Below is a video and an article that should give you the basic facts surrounding the testimony.
Harry Markopolos, a former investment manager who warned U.S. regulators about Bernard Madoff, criticized the Securities and Exchange Commission and said on Wednesday that Madoff had help in running his alleged $50 billion fraud.
Markopolos told Congress that the SEC staff was neither willing nor able to uncover what Madoff, accused of having run the world’s biggest Ponzi scheme, was really doing. He also said that he knows the names of a dozen other so-called feeder funds that helped Madoff raise money from pension funds and wealthy investors and that he would turn these over to regulators this week.

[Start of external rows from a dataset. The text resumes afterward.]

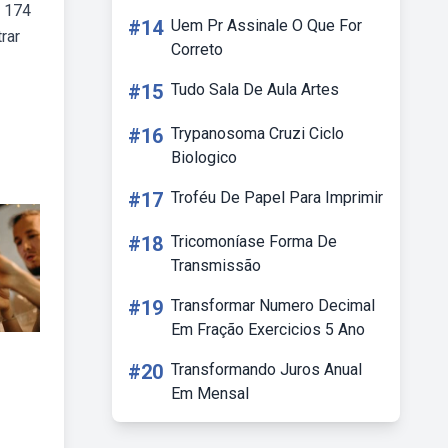
· 174
#14
Uem Pr Assinale O Que For
rar
Correto
#15
Tudo Sala De Aula Artes
#16
Trypanosoma Cruzi Ciclo
Biologico
#17
Troféu De Papel Para Imprimir
#18
Tricomoníase Forma De
Transmissão
#19
Transformar Numero Decimal
Em Fração Exercicios 5 Ano
#20
Transformando Juros Anual
Em Mensal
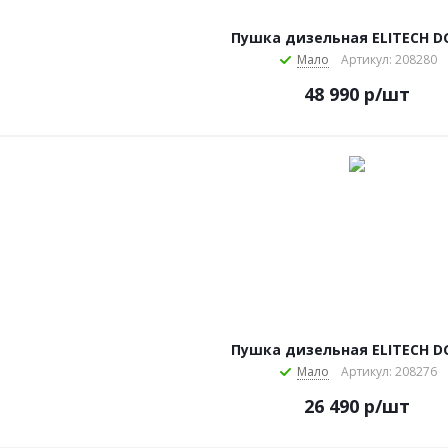
Пушка дизельная ELITECH D
Мало
Артикул: 208280
48 990
р
/шт
Пушка дизельная ELITECH D
Мало
Артикул: 208276
26 490
р
/шт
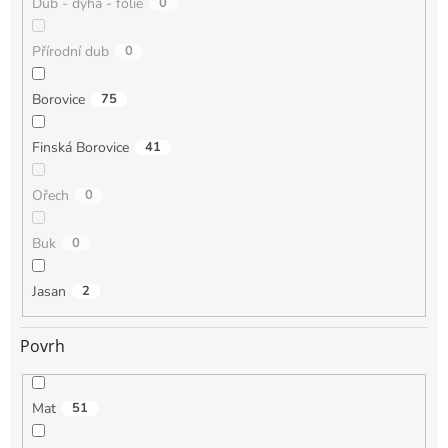
Dub - dýha - fólie
0
Přírodní dub
0
Borovice
75
Finská Borovice
41
Ořech
0
Buk
0
Jasan
2
Povrh
Mat
51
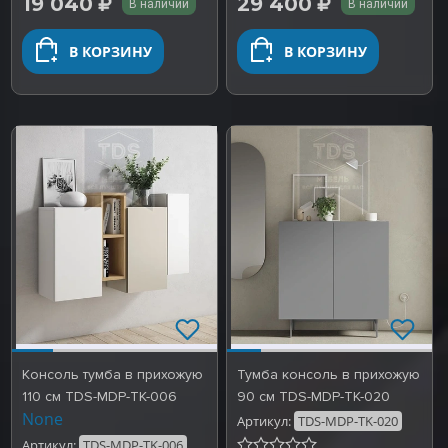
19 040
29 400
В наличии
В наличии
В КОРЗИНУ
В КОРЗИНУ
Консоль тумба в прихожую
Тумба консоль в прихожую
110 см TDS-MDP-TK-006
90 см TDS-MDP-TK-020
None
Артикул:
TDS-MDP-TK-020
Артикул:
TDS-MDP-TK-006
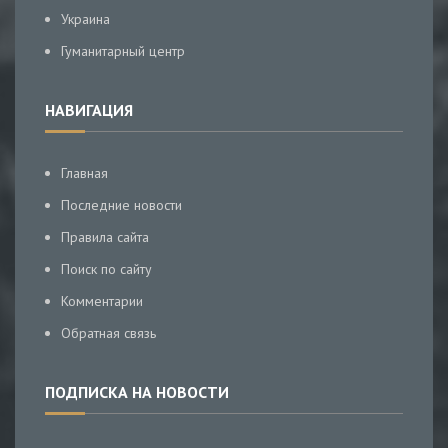
Украина
Гуманитарный центр
НАВИГАЦИЯ
Главная
Последние новости
Правила сайта
Поиск по сайту
Комментарии
Обратная связь
ПОДПИСКА НА НОВОСТИ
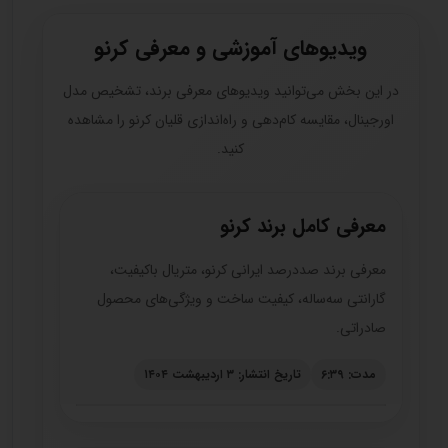
ویدیوهای آموزشی و معرفی کرنو
در این بخش می‌توانید ویدیوهای معرفی برند، تشخیص مدل
اورجینال، مقایسه کام‌دهی و راه‌اندازی قلیان کرنو را مشاهده
کنید.
معرفی کامل برند کرنو
معرفی برند صددرصد ایرانی کرنو، متریال باکیفیت،
گارانتی سه‌ساله، کیفیت ساخت و ویژگی‌های محصول
صادراتی.
مدت: ۶:۳۹
تاریخ انتشار: ۳ اردیبهشت ۱۴۰۴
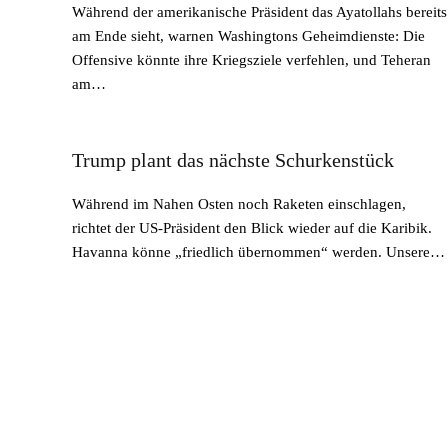
Während der amerikanische Präsident das Ayatollahs bereits
am Ende sieht, warnen Washingtons Geheimdienste: Die
Offensive könnte ihre Kriegsziele verfehlen, und Teheran
am…
Trump plant das nächste Schurkenstück
Während im Nahen Osten noch Raketen einschlagen,
richtet der US-Präsident den Blick wieder auf die Karibik.
Havanna könne „friedlich übernommen“ werden. Unsere…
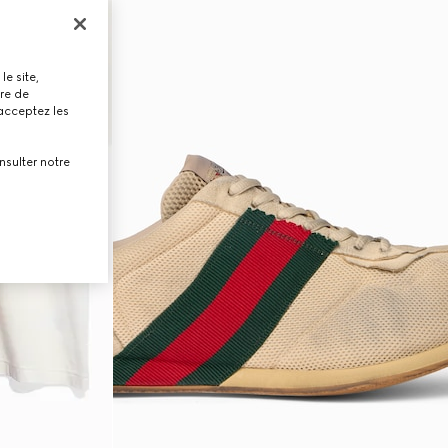
le site,
tre de
 acceptez les
nsulter notre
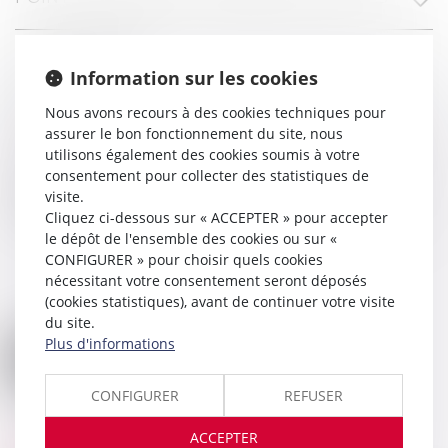
LES RÉSERVES
Information sur les cookies
Nous avons recours à des cookies techniques pour
L’EFFET DE PURGE
assurer le bon fonctionnement du site, nous
utilisons également des cookies soumis à votre
consentement pour collecter des statistiques de
LE DÉLAI DE PRESCRIPTION DE L’ACTION
visite.
CONTRE L’ENTREPRISE
Cliquez ci-dessous sur « ACCEPTER » pour accepter
le dépôt de l'ensemble des cookies ou sur «
CONFIGURER » pour choisir quels cookies
nécessitant votre consentement seront déposés
(cookies statistiques), avant de continuer votre visite
du site.
Plus d'informations
CONFIGURER
REFUSER
ACCEPTER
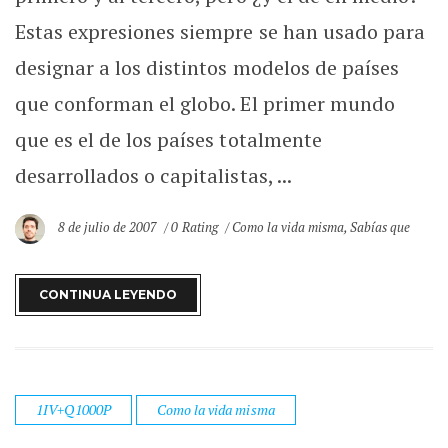
Estas expresiones siempre se han usado para
designar a los distintos modelos de países
que conforman el globo. El primer mundo
que es el de los países totalmente
desarrollados o capitalistas, ...
8 de julio de 2007
0 Rating
Como la vida misma
,
Sabías que
CONTINUA LEYENDO
1IV+Q1000P
Como la vida misma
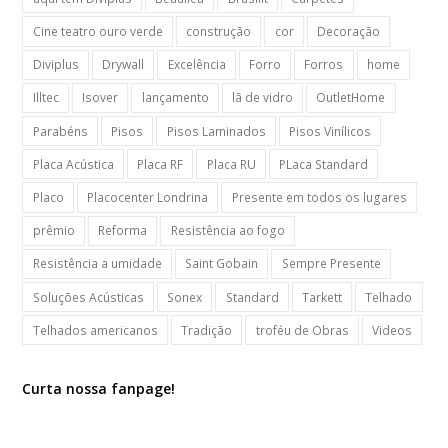
Cine teatro ouro verde
construção
cor
Decoração
Diviplus
Drywall
Excelência
Forro
Forros
home
Illtec
Isover
lançamento
lã de vidro
OutletHome
Parabéns
Pisos
Pisos Laminados
Pisos Vinílicos
Placa Acústica
Placa RF
Placa RU
PLaca Standard
Placo
Placocenter Londrina
Presente em todos os lugares
prêmio
Reforma
Resistência ao fogo
Resistência a umidade
Saint Gobain
Sempre Presente
Soluções Acústicas
Sonex
Standard
Tarkett
Telhado
Telhados americanos
Tradição
troféu de Obras
Videos
Curta nossa fanpage!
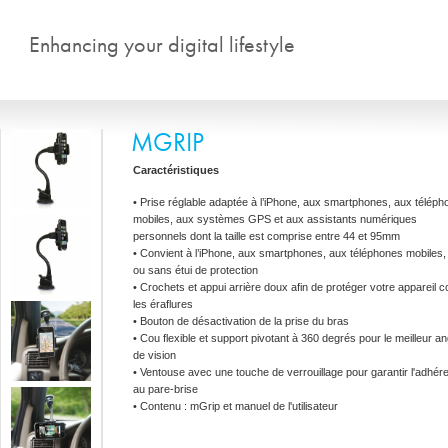
Aller au contenu principal
Enhancing your digital lifestyle
MGRIP
Caractéristiques
• Prise réglable adaptée à l’iPhone, aux smartphones, aux télép
mobiles, aux systèmes GPS et aux assistants numériques
personnels dont la taille est comprise entre 44 et 95mm
• Convient à l’iPhone, aux smartphones, aux téléphones mobiles,
ou sans étui de protection
• Crochets et appui arrière doux afin de protéger votre appareil c
les éraflures
• Bouton de désactivation de la prise du bras
• Cou flexible et support pivotant à 360 degrés pour le meilleur an
de vision
• Ventouse avec une touche de verrouillage pour garantir l'adhér
au pare-brise
• Contenu : mGrip et manuel de l'utilisateur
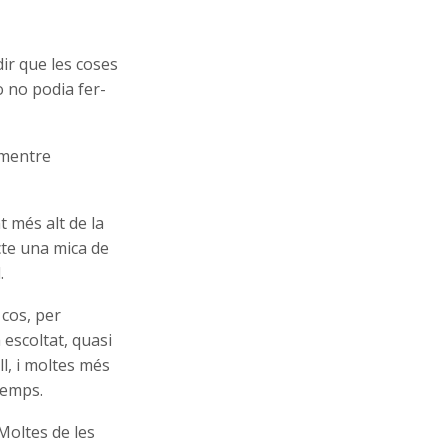
dir que les coses
 no podia fer-
 mentre
t més alt de la
cte una mica de
.
 cos, per
escoltat, quasi
ll, i moltes més
temps.
Moltes de les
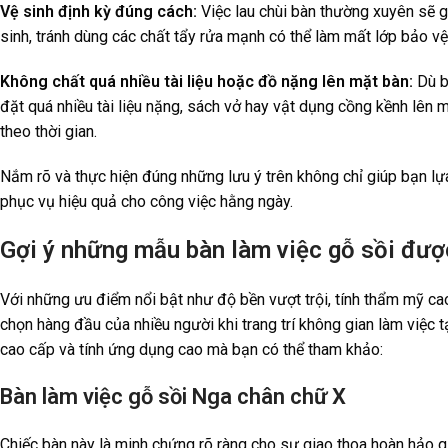
Vệ sinh định kỳ đúng cách:
Việc lau chùi bàn thường xuyên sẽ 
sinh, tránh dùng các chất tẩy rửa mạnh có thể làm mất lớp bảo vệ
Không chất quá nhiều tài liệu hoặc đồ nặng lên mặt bàn:
Dù b
đặt quá nhiều tài liệu nặng, sách vở hay vật dụng cồng kềnh lên 
theo thời gian.
Nắm rõ và thực hiện đúng những lưu ý trên không chỉ giúp bạn l
phục vụ hiệu quả cho công việc hằng ngày.
Gợi ý những mẫu bàn làm việc gỗ sồi đượ
Với những ưu điểm nổi bật như độ bền vượt trội, tính thẩm mỹ cao
chọn hàng đầu của nhiều người khi trang trí không gian làm việc t
cao cấp và tính ứng dụng cao mà bạn có thể tham khảo:
Bàn làm việc gỗ sồi Nga chân chữ X
Chiếc bàn này là minh chứng rõ ràng cho sự giao thoa hoàn hảo gi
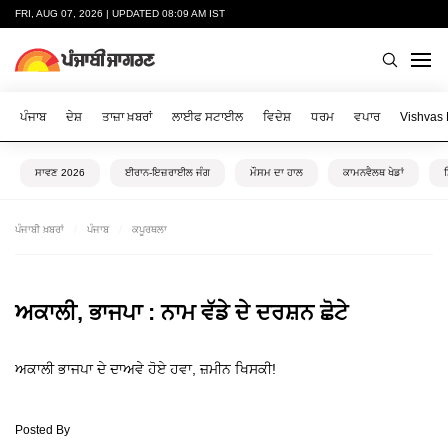
FRI, AUG 07, 2026 | UPDATED 08:09 AM IST
ਪੰਜਾਬ
ਦੇਸ਼
ਤਾਜ਼ਾ ਖ਼ਬਰਾਂ
ਲਾਈਫ ਸਟਾਈਲ
ਵਿਦੇਸ਼
ਧਰਮ
ਵਪਾਰ
Vishvas
ਸਾਵਣ 2026
ਈਰਾਨ-ਇਜ਼ਰਾਈਲ ਜੰਗ
ਮੌਸਮ ਦਾ ਹਾਲ
ਕਾਮਨਵੈਲਥ ਖੇਡਾਂ
ਪੰਜਾਬੀ ਖ਼ਬਰਾਂ
ਪੰਜਾਬ
ਕਪੂਰਥਲਾ
ਅਕਾਲੀ, ਭਾਜਪਾ : ਨਾਮ ਵੱਡੇ ਦੇ ਦਰਸ਼ਨ ਛੋਟੇ
ਅਕਾਲੀ ਭਾਜਪਾ ਦੇ ਦਾਅਵੇ ਹੋਏ ਹਵਾ, ਜ਼ਮੀਨ ਖਿਸਕੀ!
Posted By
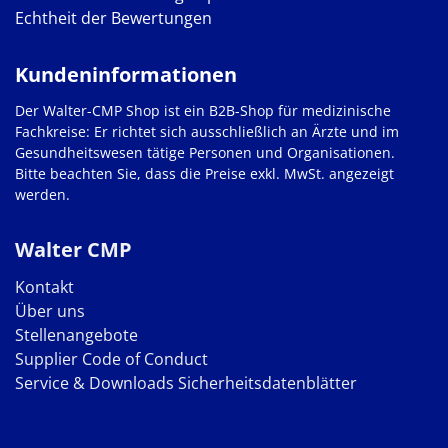
Echtheit der Bewertungen
Kundeninformationen
Der Walter-CMP Shop ist ein B2B-Shop für medizinische
Fachkreise: Er richtet sich ausschließlich an Ärzte und im
Gesundheitswesen tätige Personen und Organisationen.
Bitte beachten Sie, dass die Preise exkl. MwSt. angezeigt
werden.
Walter CMP
Kontakt
Über uns
Stellenangebote
Supplier Code of Conduct
Service & Downloads
Sicherheitsdatenblätter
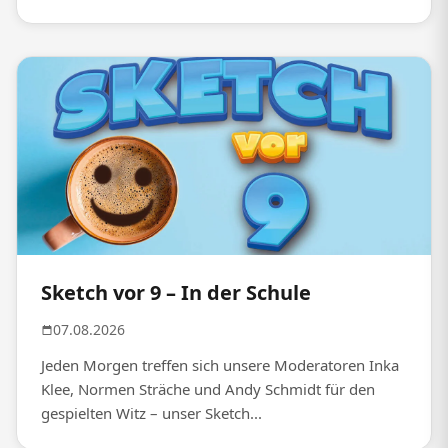
Sketch vor 9 – In der Schule
07.08.2026
Jeden Morgen treffen sich unsere Moderatoren Inka
Klee, Normen Sträche und Andy Schmidt für den
gespielten Witz – unser Sketch...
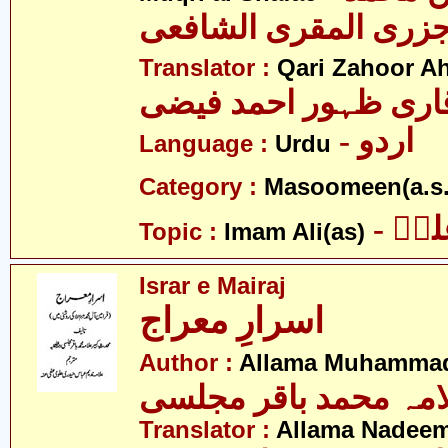
زری المقری الشافعی
Translator :
Qari Zahoor A
اری ظہور احمد فیضی
- اردو
Language :
Urdu
Category :
Masoomeen(a.s.
- یؑ
Topic :
Imam Ali(as)
Israr e Mairaj
اسرارِ معراج
Author :
Allama Muhammad 
امہ محمد باقر مجلسی
Translator :
Allama Nadeem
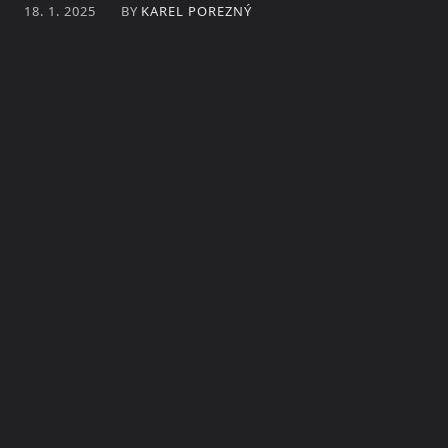
BY
KAREL POREZNÝ
18. 1. 2025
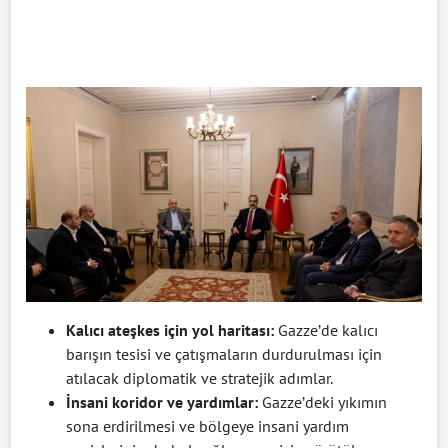
Kalıcı ateşkes için yol haritası:
Gazze’de kalıcı
barışın tesisi ve çatışmaların durdurulması için
atılacak diplomatik ve stratejik adımlar.
İnsani koridor ve yardımlar:
Gazze’deki yıkımın
sona erdirilmesi ve bölgeye insani yardım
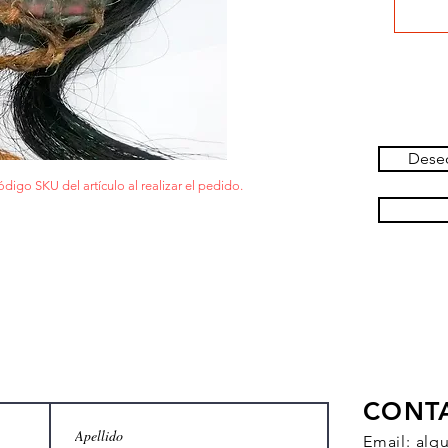
Deseo
ódigo SKU del artículo al realizar el pedido.
CONT
Email:
alq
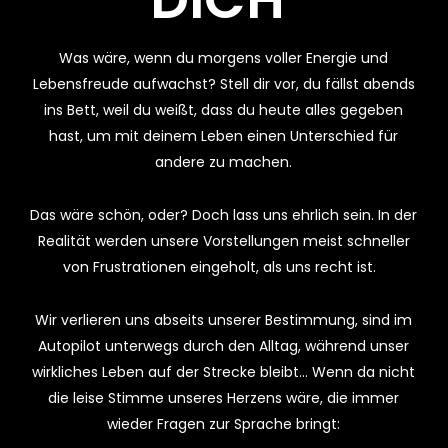
Was wäre, wenn du morgens voller Energie und
Lebensfreude aufwachst? Stell dir vor, du fällst abends
ins Bett, weil du weißt, dass du heute alles gegeben
hast, um mit deinem Leben einen Unterschied für
andere zu machen.
Das wäre schön, oder? Doch lass uns ehrlich sein. In der
Realität werden unsere Vorstellungen meist schneller
von Frustrationen eingeholt, als uns recht ist.
Wir verlieren uns abseits unserer Bestimmung, sind im
Autopilot unterwegs durch den Alltag, während unser
wirkliches Leben auf der Strecke bleibt… Wenn da nicht
die leise Stimme unseres Herzens wäre, die immer
wieder Fragen zur Sprache bringt:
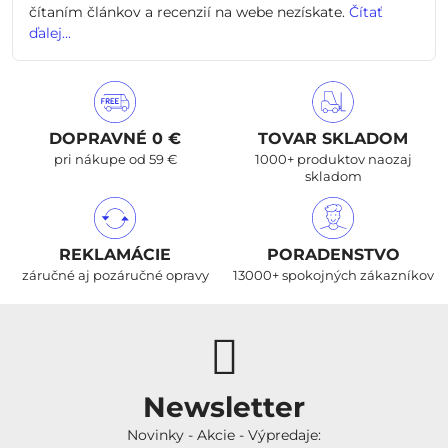
čítaním článkov a recenzií na webe nezískate.
Čítať
ďalej...
DOPRAVNÉ 0 €
TOVAR SKLADOM
pri nákupe od 59 €
1000+ produktov naozaj
skladom
REKLAMÁCIE
PORADENSTVO
záručné aj pozáručné opravy
13000+ spokojných zákazníkov
Newsletter
Novinky - Akcie - Výpredaje:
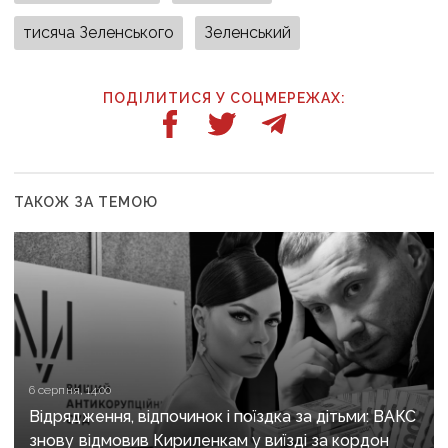
тисяча Зеленського
Зеленський
ПОДІЛИТИСЯ У СОЦМЕРЕЖАХ:
ТАКОЖ ЗА ТЕМОЮ
6 серпня, 14:00
Відрядження, відпочинок і поїздка за дітьми: ВАКС
знову відмовив Кириленкам у виїзді за кордон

Calling SEC staff “too slow, too young and too undereducated,” Markopolos said regulators “did not understand the red flags and could not do the math.”
“They looked at the size of Madoff and said he’s a big firm and we don’t attack big firms,” Markopolos said about U.S. regulators.
Madoff, a former chairman of the Nasdaq stock market, has been accused of running a massive Ponzi scheme in which he paid of earlier investors with money from later investors.
The failure of the SEC to detect the massive scandal was examined at a U.S. House Financial Services subcommittee hearing on Wednesday. The panel is gathering information before it launches a broad reform of U.S. financial regulations.
At the hearing, Markopolos described his probe of Madoff and attempts to share information with SEC officials. As early as May 2000, Markopolos said, he provided the SEC’s Boston office with evidence that he said should have triggered an agency investigation of Madoff.
Over the subsequent years, Markopolos said he resubmitted the evidence to the agency, but to no avail.
“I gift-wrapped and delivered the largest Ponzi scheme to them,” said Markopolos, who is now working as a fraud examiner.
Click on the link below to read the rest of this article. Needless to say, this is yet another case where no new laws needed to be crafted to prevent massive fraud. All that was necessary was for regulators to enforce the laws already on the books — a clear case of Cognitive Regulatory Capture. But, I am sure you know what is going to happen: the Madoff ponzi scheme and other scandals will cause the Obama administration to go for “regulation heavy” and America will tilt from one extreme to the other – dealing a fatal blow to chances for an early recovery to the banking crisis. Judging from statements already made by Obama and his team, “regulation heavy” is coming very soon.